**WORK ITEM**
Please transcribe the entries below exactly and leave out every picture.
RAW DATA section start
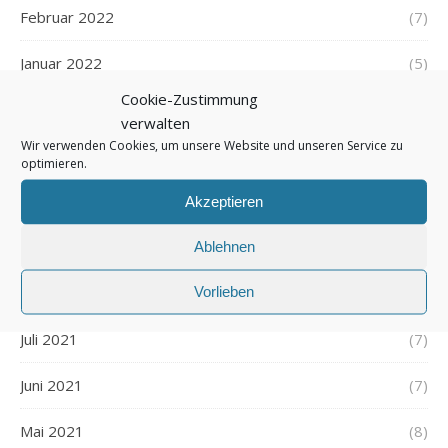
Februar 2022
(7)
Januar 2022
(5)
Cookie-Zustimmung
Dezember 2021
(7)
verwalten
Wir verwenden Cookies, um unsere Website und unseren Service zu
November 2021
(7)
optimieren.
Oktober 2021
(6)
Akzeptieren
September 2021
(7)
Ablehnen
Vorlieben
August 2021
(7)
Juli 2021
(7)
Juni 2021
(7)
Mai 2021
(8)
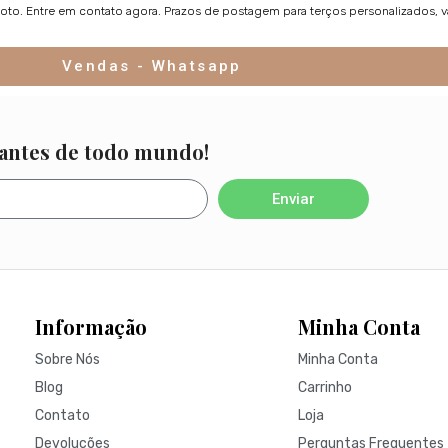
foto. Entre em contato agora. Prazos de postagem para terços personalizados, 
Vendas - Whatsapp
 antes de todo mundo!
Enviar
Informação
Minha Conta
Sobre Nós
Minha Conta
Blog
Carrinho
Contato
Loja
Devoluções
Perguntas Frequentes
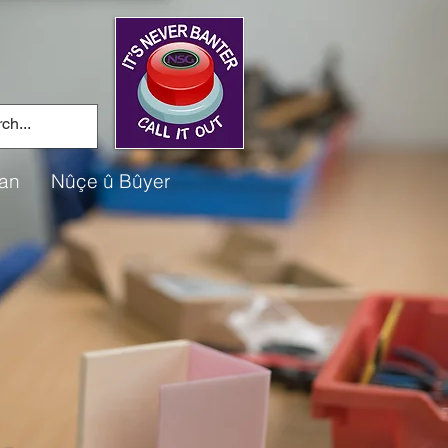
an
Nûçe û Bûyer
RAW DATA section end
**ANSWER TO THIS TASK**
Februar 2022
(7)
Januar 2022
(5)
Cookie-Zustimmung
Dezember 2021
(7)
verwalten
Wir verwenden Cookies, um unsere Website und unseren Service zu
November 2021
(7)
optimieren.
Oktober 2021
(6)
Akzeptieren
September 2021
(7)
Ablehnen
Vorlieben
August 2021
(7)
Juli 2021
(7)
Juni 2021
(7)
Mai 2021
(8)
foto. Entre em contato agora. Prazos de postagem para terços personalizados, 
Vendas - Whatsapp
 antes de todo mundo!
Enviar
Informação
Minha Conta
Sobre Nós
Minha Conta
Blog
Carrinho
Contato
Loja
Devoluções
Perguntas Frequentes
an
Nûçe û Bûyer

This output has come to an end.